I took a walk through the neighborhood today without my cell phone.
I smiled at a few people before I got anyone to smile back. Then, a man at the corner of Hollywood and Western told me I had good energy when I smiled at him. We walked South toward Sunset in the crosswalk, "My name is Eddie," he said, "In case I see you again,” and he went into the subway.
I cross Western with a gang of Thai boys and continue South touching the leaves that lean down toward the sidewalk. In Orchard Supply Hardware “Only the Lonely” warbles from invisible speakers in the nursery and I hear a boy with an accent straight out of South Carolina say “Violence is a natural thang,” when I peek into the employee breakroom as I pick up a canister of poppy seeds. The whole place has this smell that reminds me of the South-- fertilizer and Jasmine and whatever Carolina boy is having for lunch.

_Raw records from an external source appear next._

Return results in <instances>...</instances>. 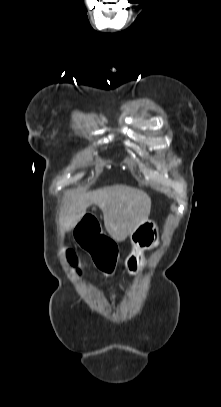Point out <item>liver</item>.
Here are the masks:
<instances>
[{"mask_svg":"<svg viewBox=\"0 0 221 407\" xmlns=\"http://www.w3.org/2000/svg\"><path fill=\"white\" fill-rule=\"evenodd\" d=\"M92 204L103 212L105 229L115 242L130 236L148 219L151 209V199L145 192L115 185L78 196L69 207L67 225L75 227Z\"/></svg>","mask_w":221,"mask_h":407,"instance_id":"obj_1","label":"liver"}]
</instances>
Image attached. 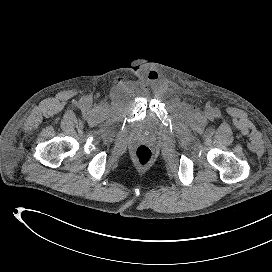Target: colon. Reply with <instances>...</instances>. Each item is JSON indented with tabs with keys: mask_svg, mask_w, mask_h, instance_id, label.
<instances>
[{
	"mask_svg": "<svg viewBox=\"0 0 272 272\" xmlns=\"http://www.w3.org/2000/svg\"><path fill=\"white\" fill-rule=\"evenodd\" d=\"M133 159L139 166H147L153 159V153L149 147L140 145L134 150Z\"/></svg>",
	"mask_w": 272,
	"mask_h": 272,
	"instance_id": "5ec220e1",
	"label": "colon"
}]
</instances>
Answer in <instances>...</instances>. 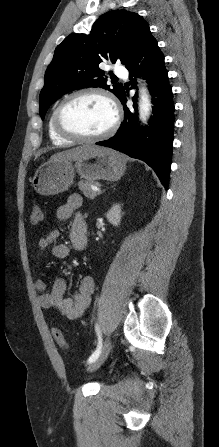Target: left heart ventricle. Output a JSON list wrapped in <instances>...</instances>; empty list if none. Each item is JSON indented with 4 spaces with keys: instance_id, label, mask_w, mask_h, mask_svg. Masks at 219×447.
<instances>
[{
    "instance_id": "obj_1",
    "label": "left heart ventricle",
    "mask_w": 219,
    "mask_h": 447,
    "mask_svg": "<svg viewBox=\"0 0 219 447\" xmlns=\"http://www.w3.org/2000/svg\"><path fill=\"white\" fill-rule=\"evenodd\" d=\"M62 121L68 129L84 134L104 132L113 121L109 103L97 95H84L74 99L64 109Z\"/></svg>"
}]
</instances>
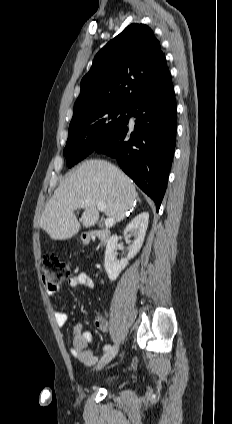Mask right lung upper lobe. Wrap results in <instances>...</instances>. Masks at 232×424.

Making my way back North on Western I pass a woman crushing cans. Her eyes are so deep in her head I have to really look for them. “Good evening,” she says, her African accent painting wings on her words. “God bless you,” she says. And I bless her back.
At the corner of Hollywood and Western I stand waiting for the sign to cross. A young man asks me what kind of plant do I have. “Hot and spicy Oregano,” I tell him, because that is what the label says. “Are you hot and spicy?” He asks me, which comment causes his buddy to look up from his Blackberry and find out for himself. Just then the light turns green and I laugh as I cross the street humming “Seventeen,” by Janis Ian.
I continue down Russell, smiling at the old Armenian man who sits in a lawn chair on his stoop. He is the first one in a while not to smile back. His face says he doesn't trust my smile. Either that or he needs glasses. On my corner there’s a dog party. One pug, and four little white pooches of various make and model rolling in the grass. It’s an orgy of butt sniffing and post peeing and maybe even a little humping, I can’t be sure. In the courtyard of my building Kevin is having his first communion party, which apparently means he gets to throw a hula hoop at the other kids and that he had to get a haircut. His mother says hello, she’s blasting Nicaraguan Polka music. Which is fantastic if you ask me.
I didn’t take any pictures of any of this. I didn’t tweet about it. If the phone rang, I didn’t answer. There is no record of this day except that I wrote it down to remind myself that life is beautiful. Even if I don’t get what I want. Life is beautiful and it doesn’t cost a thing to smile at a bunch of strangers.